Meetings: Documents

Aquarius Pioneering the L-Band Passive and Active Microwave Remote Sensing of Sea Surface Salinity and Wind
[18-Nov-2015] Yueh, S., Fore, A., Tang, W., and Hayashi, A.
Presented at the 2015 Aquarius/SAC-D Science Team Meeting
Aquarius/SACD was the first L-band remote sensing mission combining the active and passive instruments for global mapping of ocean surfaces. The radiometer data are sensitive to the change of sea surface salinity, but also subject to the influence of ocean surface roughness. The Aquarius radar observations, essentially insensitive to the ocean salinity, would provide the characterization of surface roughness, which could be impacted by ocean surface wind, wave, and boundary layer stability. We will describe the geophysical model functions (GMF) for radiometer and radar data derived from close to four years of Aquarius data and their applications to combined active and passive retrieval of sea surface salinity and wind. The NASA's Soil Moisture Active Passive (SMAP) mission, launched in January 2015, includes a polarimetric radiometer and a multi-polarization synthetic aperture radar, which share a single 6-m rotating mesh antenna, producing a fixed incidence angle conical scan at 40⁰[;] across a 1000-km swath and a 2-3 day global revisit.
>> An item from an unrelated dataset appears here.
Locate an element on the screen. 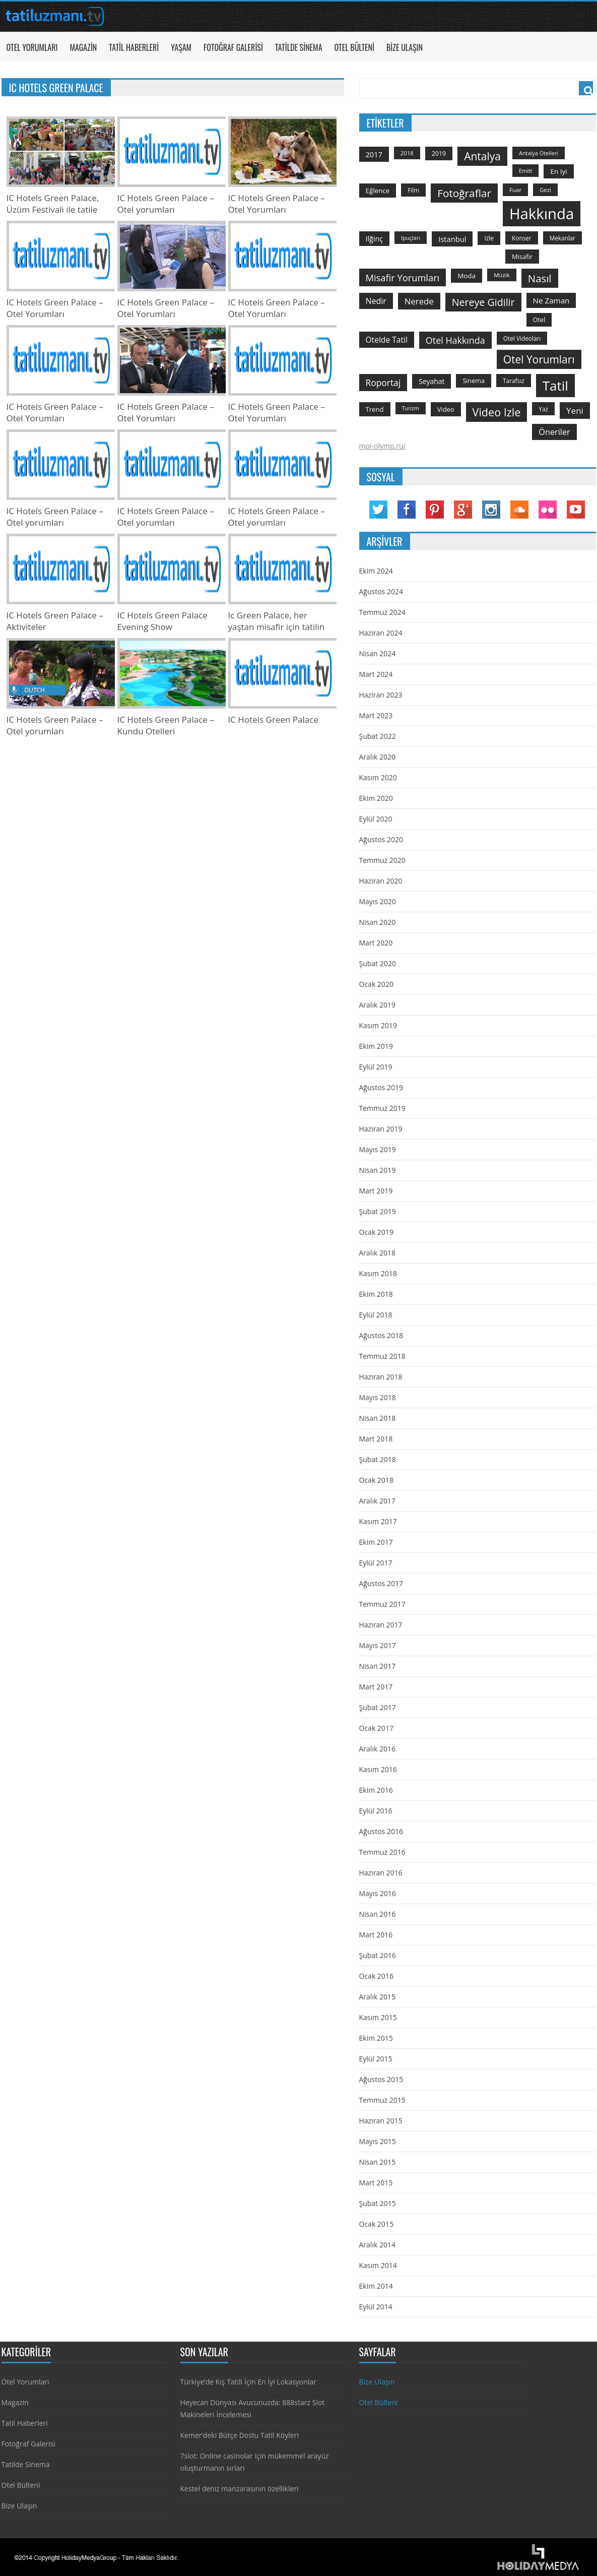  Instagram is located at coordinates (491, 509).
We found that the Aquarius GMFs provide strikingly accurate representation of the SMAP data for ocean observations, even at extreme high winds ([>]30 m/s wind speed), although their spatial resolutions differ by about a factor of two to three. We have applied the Aquarius GMFs for retrieval of SSS and ocean surface wind from the SMAP data. The retrieval algorithm leverages the QuikSCAT/Rapidscat algorithms to account for SMAP's two-look geometry (fore and aft looks from the conical scan) and dual-polarization observations of SMAP. The retrieved wind speed from SMAP for hurricanes has a remarkable agreement with the maximum wind speeds for hurricanes or typhoons, demonstrating the applicability of Aquarius GMFs for a wide range of wind speed for remote sensing of sea surfaces. This paper will provide the latest salinity and wind retrieval results from the Aquarius and SMAP missions. The Aquarius data demonstrate the feasibility of ocean surface salinity remote sensing, but also provide the basis of using L-band microwave data for severe weather monitoring.